Most dairy products, including milk, cheese, and yogurt, are excellent calcium sources. Rhubarb, spinach, soy, tofu, and other foods are rich in calcium.
But it also affects how muscles work and is required for nerves to transmit signals from the brain to the body, according to Patton.
Advantages of calcium:
- Enhances muscle performance.
- Aids in maintaining a healthy blood pressure.
- Aids in the secretion of hormones.
- Helps to keep bones strong.
- Aids in maintaining healthy teeth.
- Reduces the chance of osteoporosis.
In blood, iron aids in oxygen delivery. A weakened immune system and exhaustion may be caused by a lack of iron. The recommended daily iron intake for both sexes is 8 to 18 mg. Red meat, leafy green vegetables, and legumes are all sources of iron.

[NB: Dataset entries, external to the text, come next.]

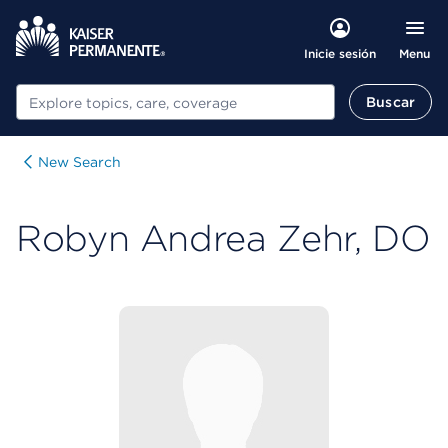
Menu
Inicie sesión
Buscar
Buscar
New Search
Robyn Andrea Zehr, DO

Anyone who follows a vegetarian or vegan diet is susceptible to iron deficiency, according to Patton. “There are many plant-based sources of iron, but your body doesn’t absorb it as well as it should. Iron can be blocked by the amount of fiber in a vegetarian or vegan diet.
Advantages of iron:
- Enhances immunological performance.
- Offers energy.
- Enhances brain activity.
- Increases concentration capacity.
- Provides blood with oxygen.
Only trace levels of zinc are required. The RDA is 8 milligrams for women and 11 milligrams for men. In addition to beans, nuts, and whole grains, zinc-rich foods include red meat, poultry, and chicken.
According to Patton, zinc may help avoid infections like pneumonia by boosting the immune system.
Advantages of zinc
- Lowers cancer risk.
- Enhances the immunological system.
- Enhances memory.
- Reduces symptoms of the common cold.
The USDA or the U.S. Food & Drug Administration (FDA) do not regulate supplements. How can you determine if the supplements you’re buying are safe?
Before making a purchase, Patton advises the following actions:
- Speak with your doctor. Consult your doctor before adding any supplements to ensure that you need them and that they won’t interact with any prescriptions.
- Check for independent testing. Some businesses send their goods to a third party for independent ingredient verification.
- Search for the USP logo. Supplying safe, high-quality products is the mission of the independent, nonprofit United States Pharmacopeia (USP).
- Think of the ingredients. Hold to the fundamentals. Additions to vitamins’ contents or claims are unnecessary and may have negative consequences.
So, even if supplements can be beneficial, pay attention to your diet and what you eat. Patton advises against using supplements to replace a good diet.